[Records from a data collection]
....
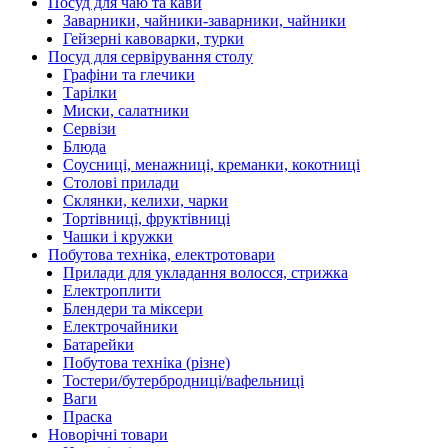
Посуд для чаю та кави
Заварники, чайники-заварники, чайники
Гейзерні кавоварки, турки
Посуд для сервірування столу
Графіни та глечики
Тарілки
Миски, салатники
Сервізи
Блюда
Соусниці, менажниці, креманки, кокотниці
Столові прилади
Склянки, келихи, чарки
Тортівниці, фруктівниці
Чашки і кружки
Побутова техніка, електротовари
Прилади для укладання волосся, стрижка
Електроплити
Блендери та міксери
Електрочайники
Батарейки
Побутова техніка (різне)
Тостери/бутербродниці/вафельниці
Ваги
Праска
Новорічні товари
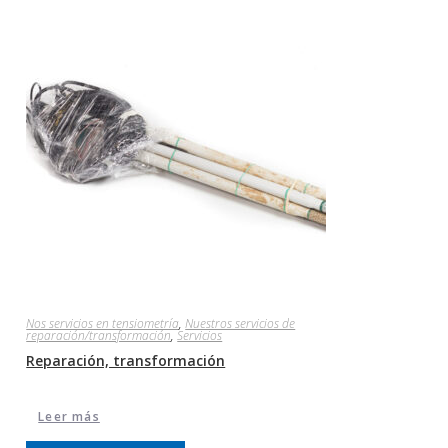
Nos servicios en tensiometría
,
Nuestros servicios de
reparación/transformación
,
Servicios
Reparación, transformación
Leer más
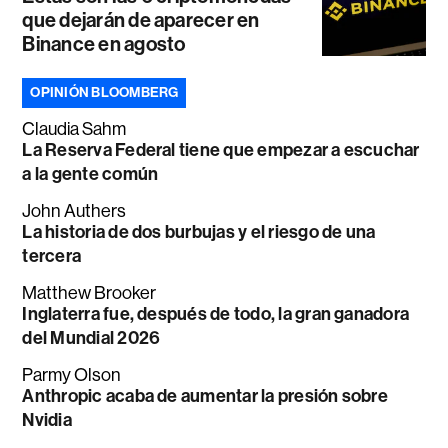
que dejarán de aparecer en
Binance en agosto
OPINIÓN BLOOMBERG
Claudia Sahm
La Reserva Federal tiene que empezar a escuchar
a la gente común
John Authers
La historia de dos burbujas y el riesgo de una
tercera
Matthew Brooker
Inglaterra fue, después de todo, la gran ganadora
del Mundial 2026
Parmy Olson
Anthropic acaba de aumentar la presión sobre
Nvidia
....
## Description of the task
Pick out each line above that includes "Побутова" and show it.

## Task response
Побутова техніка, електротовари
Побутова техніка (різне)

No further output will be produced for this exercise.